Congressional approval of the $755 million Nicaraguan aid package, although much delayed and accompanied by a lot of acrimonious debate, is a welcome step. Although the legislation is encumbered with a number of amendments which, in some measure, are insulting to the new Nicaraguan government, there is every expectation that the aid program will be administered in a constructive manner.
The aid program is designed to meet Nicaragua's pressing economic and social needs, aggravated by the 18 months of civil war in 1978 and 1979 that resulted in the victory of the left-leaning Sandinista guerrillas. Moreover, the aid package is aimed at demonstrating US support for the Sandinista promise of a pluralistic political system and a mixed economy. The US aid program is likely to encourage Nicaragua's private sector to join in the reconstruction effort, which they must do if Nicaragua is to recover not only from the fighting, but also 45 years of one- family dictatorship by the Somoza family. Many Nicaraguan businessmen have misgivings about the Sandinistas because of the leftits nature of their program.
But the Sandinista leadership has repeatedly gone out of its way to promise respect for private property and for the private sector. The aid program, passed last month, should encourage this respect and give Nicaragua assurance that the US is interested in seeing the development of a new Nicaragua.
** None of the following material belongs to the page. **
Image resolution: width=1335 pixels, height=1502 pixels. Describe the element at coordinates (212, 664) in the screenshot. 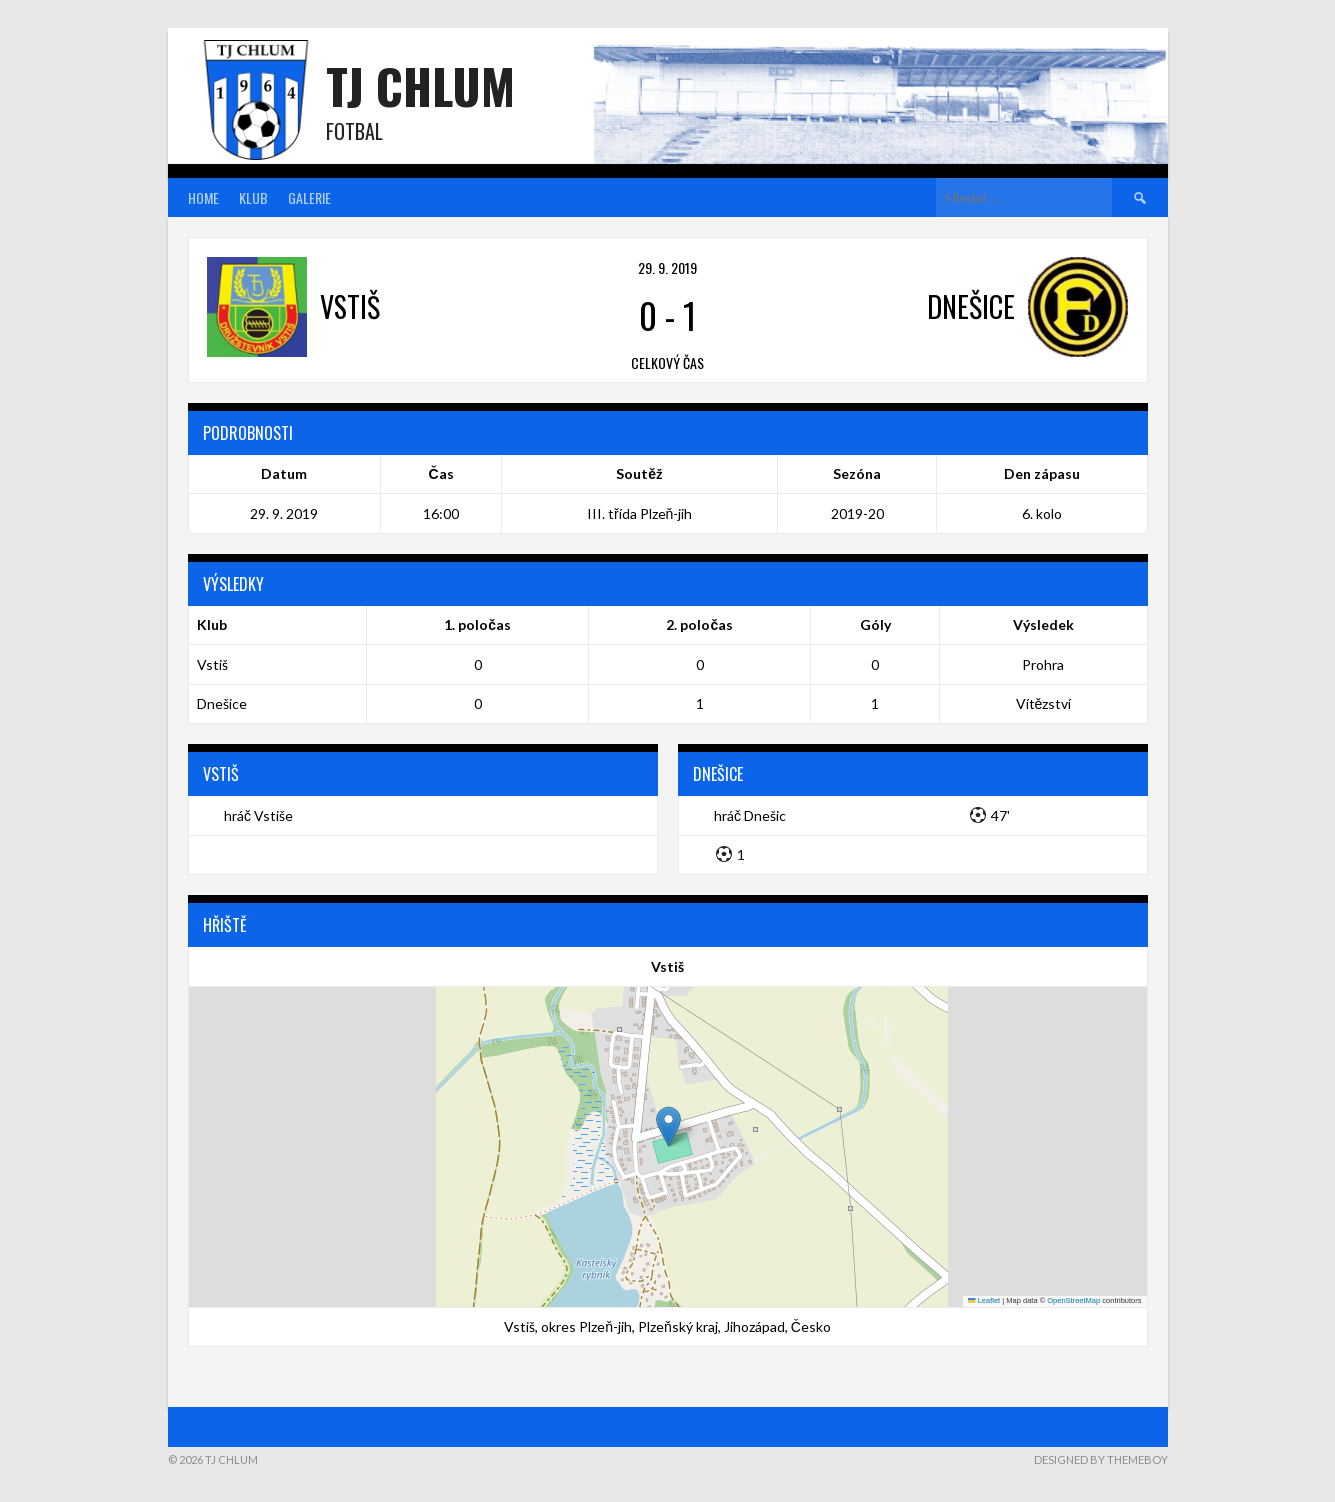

While many congressmen in Washington worry about the role of Cuba and Cubans in Nicaraguan society, the Sandinistas have repeatedly asked the US for assistance and in specific answer to queries about the presence of Cuban doctors and teachers, they have urged Washington to send similar doctors and teachers. So far the US has not done that, but the aid program allows the US to compete with the Cubans and to demonstrate US sincerity.